His vast storytelling set to the whimsical sounds of bluegrass, country, folk, jazz, punk and rock ‘n’ roll that commonly correlate to the time, location and narrative of the subject of the song allows the listener to glance at the different facets of the female experience across history.
Opening track “Jinny Bingham’s Ghost” leads in with serene charm of Turner’s voice alerting patrons of Camden to be “sure to raise a toast/To the patron saint of the waifs and strays/To Jinny Bingham’s ghost.”
The folk essence becomes more upbeat as the band floods into a stream of continuous intensity as the lyrics similarly intensify as Turner chronicles the unique means of death that occurred for the men amongst Bingham.

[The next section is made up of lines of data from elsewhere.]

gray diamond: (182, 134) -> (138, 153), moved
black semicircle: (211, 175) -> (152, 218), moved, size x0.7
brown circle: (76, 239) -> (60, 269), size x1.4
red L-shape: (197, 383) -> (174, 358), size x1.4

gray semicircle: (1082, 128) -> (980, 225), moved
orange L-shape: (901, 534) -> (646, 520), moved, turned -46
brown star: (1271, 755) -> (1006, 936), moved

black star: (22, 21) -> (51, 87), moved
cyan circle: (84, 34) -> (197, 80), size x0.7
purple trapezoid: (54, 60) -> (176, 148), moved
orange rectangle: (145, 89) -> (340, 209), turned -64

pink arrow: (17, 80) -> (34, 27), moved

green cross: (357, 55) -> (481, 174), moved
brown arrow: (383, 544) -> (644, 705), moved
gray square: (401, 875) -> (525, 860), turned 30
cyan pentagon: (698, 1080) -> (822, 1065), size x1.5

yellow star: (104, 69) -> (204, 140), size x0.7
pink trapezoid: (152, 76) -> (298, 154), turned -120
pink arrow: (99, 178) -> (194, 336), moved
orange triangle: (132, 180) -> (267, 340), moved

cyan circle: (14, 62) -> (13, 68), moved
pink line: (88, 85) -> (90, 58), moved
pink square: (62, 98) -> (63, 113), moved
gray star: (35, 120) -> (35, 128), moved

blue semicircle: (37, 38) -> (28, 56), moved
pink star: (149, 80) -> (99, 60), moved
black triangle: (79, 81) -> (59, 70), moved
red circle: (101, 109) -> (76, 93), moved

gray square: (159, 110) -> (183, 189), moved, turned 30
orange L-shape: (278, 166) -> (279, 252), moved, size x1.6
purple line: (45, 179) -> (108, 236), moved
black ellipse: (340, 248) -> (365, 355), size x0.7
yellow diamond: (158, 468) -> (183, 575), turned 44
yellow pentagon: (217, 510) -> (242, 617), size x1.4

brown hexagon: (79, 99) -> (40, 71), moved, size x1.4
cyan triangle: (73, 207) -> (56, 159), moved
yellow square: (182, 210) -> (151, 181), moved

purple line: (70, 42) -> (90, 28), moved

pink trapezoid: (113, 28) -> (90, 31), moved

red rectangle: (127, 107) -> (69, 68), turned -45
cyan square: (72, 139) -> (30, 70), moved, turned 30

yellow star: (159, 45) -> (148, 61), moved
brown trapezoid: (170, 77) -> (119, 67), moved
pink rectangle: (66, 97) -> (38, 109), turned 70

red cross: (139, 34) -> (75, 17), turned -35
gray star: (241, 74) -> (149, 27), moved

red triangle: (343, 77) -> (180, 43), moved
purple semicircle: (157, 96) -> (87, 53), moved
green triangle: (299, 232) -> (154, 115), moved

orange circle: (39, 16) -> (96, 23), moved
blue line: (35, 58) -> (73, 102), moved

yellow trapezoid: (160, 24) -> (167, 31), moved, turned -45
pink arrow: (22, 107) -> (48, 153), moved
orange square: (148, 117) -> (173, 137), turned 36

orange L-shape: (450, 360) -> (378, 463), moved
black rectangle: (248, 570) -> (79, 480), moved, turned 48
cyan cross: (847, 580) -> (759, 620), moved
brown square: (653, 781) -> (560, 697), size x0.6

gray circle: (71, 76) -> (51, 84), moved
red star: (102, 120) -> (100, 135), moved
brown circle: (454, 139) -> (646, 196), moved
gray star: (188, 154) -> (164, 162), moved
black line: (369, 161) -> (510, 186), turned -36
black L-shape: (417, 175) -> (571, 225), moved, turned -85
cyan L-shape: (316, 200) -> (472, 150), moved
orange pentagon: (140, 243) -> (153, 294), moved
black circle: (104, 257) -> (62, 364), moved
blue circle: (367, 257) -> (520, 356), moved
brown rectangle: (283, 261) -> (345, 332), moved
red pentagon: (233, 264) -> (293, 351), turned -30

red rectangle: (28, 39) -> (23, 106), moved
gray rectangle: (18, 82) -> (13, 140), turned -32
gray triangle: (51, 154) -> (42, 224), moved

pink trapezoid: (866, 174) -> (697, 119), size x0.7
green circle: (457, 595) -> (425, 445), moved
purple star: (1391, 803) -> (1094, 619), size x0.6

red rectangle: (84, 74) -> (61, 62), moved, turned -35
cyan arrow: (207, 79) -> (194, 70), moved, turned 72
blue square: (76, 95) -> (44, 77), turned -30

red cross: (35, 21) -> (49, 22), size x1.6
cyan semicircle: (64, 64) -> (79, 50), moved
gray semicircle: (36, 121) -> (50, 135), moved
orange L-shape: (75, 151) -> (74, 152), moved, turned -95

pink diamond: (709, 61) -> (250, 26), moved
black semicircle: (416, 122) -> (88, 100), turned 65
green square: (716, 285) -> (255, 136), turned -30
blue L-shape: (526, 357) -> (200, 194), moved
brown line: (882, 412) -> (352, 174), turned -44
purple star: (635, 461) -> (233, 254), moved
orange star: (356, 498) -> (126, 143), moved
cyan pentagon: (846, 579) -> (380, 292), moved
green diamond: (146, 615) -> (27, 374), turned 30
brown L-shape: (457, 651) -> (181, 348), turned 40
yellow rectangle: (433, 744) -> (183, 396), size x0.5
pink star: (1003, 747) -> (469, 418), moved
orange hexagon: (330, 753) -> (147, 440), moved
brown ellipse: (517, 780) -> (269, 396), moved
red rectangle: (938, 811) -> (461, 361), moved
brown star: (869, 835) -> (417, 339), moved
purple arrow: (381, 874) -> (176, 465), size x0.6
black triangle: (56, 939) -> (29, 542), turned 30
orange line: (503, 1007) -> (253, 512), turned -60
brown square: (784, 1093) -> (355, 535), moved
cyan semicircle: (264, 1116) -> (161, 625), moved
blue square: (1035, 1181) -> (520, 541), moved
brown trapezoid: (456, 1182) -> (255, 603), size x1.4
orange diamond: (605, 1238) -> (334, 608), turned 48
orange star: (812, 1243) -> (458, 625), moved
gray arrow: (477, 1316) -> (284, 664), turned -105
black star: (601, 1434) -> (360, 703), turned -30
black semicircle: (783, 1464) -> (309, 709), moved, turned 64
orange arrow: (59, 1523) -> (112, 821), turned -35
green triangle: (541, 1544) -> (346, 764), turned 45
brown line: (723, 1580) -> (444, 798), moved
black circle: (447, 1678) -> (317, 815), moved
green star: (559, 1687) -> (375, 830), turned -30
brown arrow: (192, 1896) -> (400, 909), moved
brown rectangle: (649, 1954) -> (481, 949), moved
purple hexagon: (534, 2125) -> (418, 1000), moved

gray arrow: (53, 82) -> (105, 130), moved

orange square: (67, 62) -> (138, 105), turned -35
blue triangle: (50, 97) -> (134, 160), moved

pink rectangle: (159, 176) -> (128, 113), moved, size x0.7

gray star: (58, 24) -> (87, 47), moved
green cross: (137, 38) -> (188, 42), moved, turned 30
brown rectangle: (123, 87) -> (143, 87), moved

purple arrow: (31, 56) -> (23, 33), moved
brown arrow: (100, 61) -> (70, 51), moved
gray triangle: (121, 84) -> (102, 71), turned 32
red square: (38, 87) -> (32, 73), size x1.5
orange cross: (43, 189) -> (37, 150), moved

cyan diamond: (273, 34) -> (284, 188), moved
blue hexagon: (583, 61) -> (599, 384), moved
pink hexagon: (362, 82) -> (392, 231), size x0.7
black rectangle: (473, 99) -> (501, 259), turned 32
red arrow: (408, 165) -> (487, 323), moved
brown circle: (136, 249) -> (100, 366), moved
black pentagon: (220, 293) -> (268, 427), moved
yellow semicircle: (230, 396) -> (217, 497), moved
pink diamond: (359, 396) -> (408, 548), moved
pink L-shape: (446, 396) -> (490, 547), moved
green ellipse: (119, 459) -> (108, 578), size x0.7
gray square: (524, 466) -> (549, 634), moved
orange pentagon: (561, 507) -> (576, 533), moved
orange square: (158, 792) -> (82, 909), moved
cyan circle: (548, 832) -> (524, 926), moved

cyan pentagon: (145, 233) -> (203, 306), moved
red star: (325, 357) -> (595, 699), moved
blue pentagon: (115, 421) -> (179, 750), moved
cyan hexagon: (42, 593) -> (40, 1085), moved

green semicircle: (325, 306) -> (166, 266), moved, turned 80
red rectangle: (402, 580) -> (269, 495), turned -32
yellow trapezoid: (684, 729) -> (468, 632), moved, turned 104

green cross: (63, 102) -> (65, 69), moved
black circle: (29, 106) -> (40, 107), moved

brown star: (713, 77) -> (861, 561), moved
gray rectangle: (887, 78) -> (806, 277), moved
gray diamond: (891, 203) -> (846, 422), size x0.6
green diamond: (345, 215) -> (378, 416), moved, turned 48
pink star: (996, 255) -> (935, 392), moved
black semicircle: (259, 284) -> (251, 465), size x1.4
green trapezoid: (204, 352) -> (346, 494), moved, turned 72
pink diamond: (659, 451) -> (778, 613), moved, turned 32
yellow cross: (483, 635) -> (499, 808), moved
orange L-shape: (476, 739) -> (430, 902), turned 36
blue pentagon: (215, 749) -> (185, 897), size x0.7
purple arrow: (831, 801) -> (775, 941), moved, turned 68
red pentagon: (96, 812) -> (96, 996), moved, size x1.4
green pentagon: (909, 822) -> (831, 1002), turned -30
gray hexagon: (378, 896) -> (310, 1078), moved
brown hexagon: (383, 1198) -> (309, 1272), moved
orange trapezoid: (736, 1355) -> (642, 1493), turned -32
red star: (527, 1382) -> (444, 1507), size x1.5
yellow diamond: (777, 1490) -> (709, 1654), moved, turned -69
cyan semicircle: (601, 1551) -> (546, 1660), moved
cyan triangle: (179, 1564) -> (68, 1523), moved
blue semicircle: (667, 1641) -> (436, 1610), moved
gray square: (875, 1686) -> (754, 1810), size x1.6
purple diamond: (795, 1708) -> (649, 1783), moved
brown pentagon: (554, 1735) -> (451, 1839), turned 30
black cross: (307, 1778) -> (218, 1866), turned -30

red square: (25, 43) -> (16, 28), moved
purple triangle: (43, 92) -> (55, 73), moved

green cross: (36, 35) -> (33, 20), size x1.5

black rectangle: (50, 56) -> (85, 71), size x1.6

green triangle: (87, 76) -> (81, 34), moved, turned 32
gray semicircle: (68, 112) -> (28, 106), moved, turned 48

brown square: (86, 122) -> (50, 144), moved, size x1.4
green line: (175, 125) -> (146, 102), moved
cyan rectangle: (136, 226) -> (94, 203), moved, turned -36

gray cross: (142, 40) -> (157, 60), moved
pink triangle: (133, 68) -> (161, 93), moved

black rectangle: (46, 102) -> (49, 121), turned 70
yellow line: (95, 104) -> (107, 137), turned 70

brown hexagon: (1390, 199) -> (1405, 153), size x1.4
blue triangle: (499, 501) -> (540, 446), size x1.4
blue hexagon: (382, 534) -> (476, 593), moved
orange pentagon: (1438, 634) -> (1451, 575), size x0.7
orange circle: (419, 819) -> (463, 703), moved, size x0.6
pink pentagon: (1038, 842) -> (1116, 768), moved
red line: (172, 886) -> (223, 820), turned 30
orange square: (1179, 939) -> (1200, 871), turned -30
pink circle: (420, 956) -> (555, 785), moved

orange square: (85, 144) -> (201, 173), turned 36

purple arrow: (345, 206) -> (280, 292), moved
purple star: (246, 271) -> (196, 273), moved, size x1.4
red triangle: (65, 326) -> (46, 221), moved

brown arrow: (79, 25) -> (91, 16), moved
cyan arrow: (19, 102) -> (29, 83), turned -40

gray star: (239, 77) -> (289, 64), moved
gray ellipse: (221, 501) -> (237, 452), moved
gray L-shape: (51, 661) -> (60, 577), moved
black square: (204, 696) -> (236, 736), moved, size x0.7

Sentenced to be hung, she died with tragedies and questionable morals haunting her reputation. As the upbeat nature creeps into a slow, eerie essence, it is learned that the devil stood beside her.
The prevalent, folk essence is then replaced with a riveting, blues-and-soul sound with the swinging of rock ‘n’ roll guitar riffs commemorating Sister Rosetta Tharpe’s everlasting effect on music on track “Sister Rosetta.” As the “Godmother of Rock ‘N’ Roll,” she left her impact on musicians like Elvis Presley, Chuck Berry and Johnny Cash.
Despite the lack of acknowledgement in the present for her role in music, “She knew that strange things happen every day/And that the white boy hype would eventually fade/But the way that she played would remain/Rosetta’s in the hall of fame.”
Amongst the amalgamation of musical genres that appear as one of Turner’s most generally diverse albums yet, he returns to his more traditional, acoustic sound for the tale of Byzantine composer and poet Kassiani on track “The Hymn Of Kassiani.”
This track also serves as an example of the shifting narratives across the album. Turner performs with a first-person view as if he is peering into Kassiani’s thoughts instead of a third-person view that details the narrative from simply an outside perspective.
After detailing these historical women from far away land, he returns to his homeland and to the woman vital in who he is today: his mom.
On track “Rosemary Jane,” Turners pulls on heartstrings in this beautifully-crafted song with an underlying, heavenly essence that transcends superficiality and presents the trials and tribulations that leads to her individual fabric and relationship with the world, her kids and herself.
Listening to No Man’s Land LP leads to the feeling of necessity to bring more light to historical women with diverse racial backgrounds, morals and modes of lifestyle, which also provoking interest in telling the stories of modern individuals that embody and are currently affected by the lives of those presented across the album.